Random sampling - so every member of the population has an equal chance of being picked for the sample
What is the consequence of serious sampling bias?
It invalidates the research
What is the problem with random sampling in psychology?
Random sampling is very unlikely because psychological research focuses on behaviour of all humans and it’s very unlikely to get a representative sample therefore samples usually get volunteers - usually uni students (have time, live close by - more convenient for them to partake)

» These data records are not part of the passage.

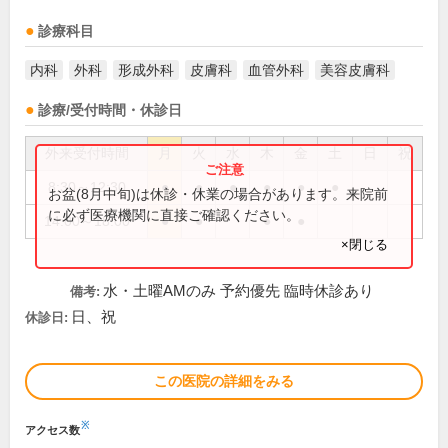
診療科目
内科
外科
形成外科
皮膚科
血管外科
美容皮膚科
診療/受付時間・休診日
外来受付時間
月
火
水
木
金
土
日
祝
8:30～12:30
●
●
●
●
●
●
お盆(8月中旬)は休診・休業の場合があります。来院前
に必ず医療機関に直接ご確認ください。
14:00～18:00
●
●
●
●
×閉じる
水・土曜AMのみ 予約優先 臨時休診あり
備考:
日、祝
休診日:
この医院の詳細をみる
※
アクセス数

-> have to be cautious about whether you can infer anything from the sample in regards to the behaviour of the population overall
Does sampling error or bias relate to validity?
Sampling bias
Does sampling error or bias relate to reliability?
Sampling error
2 general kinds of research design
Observational and experimental
Observational design
- Measure two DVs and look for a relationship between them
* There is no IV, because nothing is manipulated - e.g., is self-esteem related to intelligence?
What is another name for observational design and why?
• Sometimes called a correlational design, because a relationship between variables is a correlation
When are observational designs used?
When the research/experiment conflicts with ethical or practical reasons
Basic weakness of observational design
Just because two DVs are correlated, we can’t conclude that one affects the other
CORRELATION DOES NOT IMPLY CAUSATION
-> Don’t know whether one variable A causes B or vice versa
-> Both variables could be affected by another third variable - Third variable problem
Experimental design
Manipulate IV and look to see effect on DV
Can imply causation (because controlling IV) - e.g., is self-esteem related to results of a fake IQ test?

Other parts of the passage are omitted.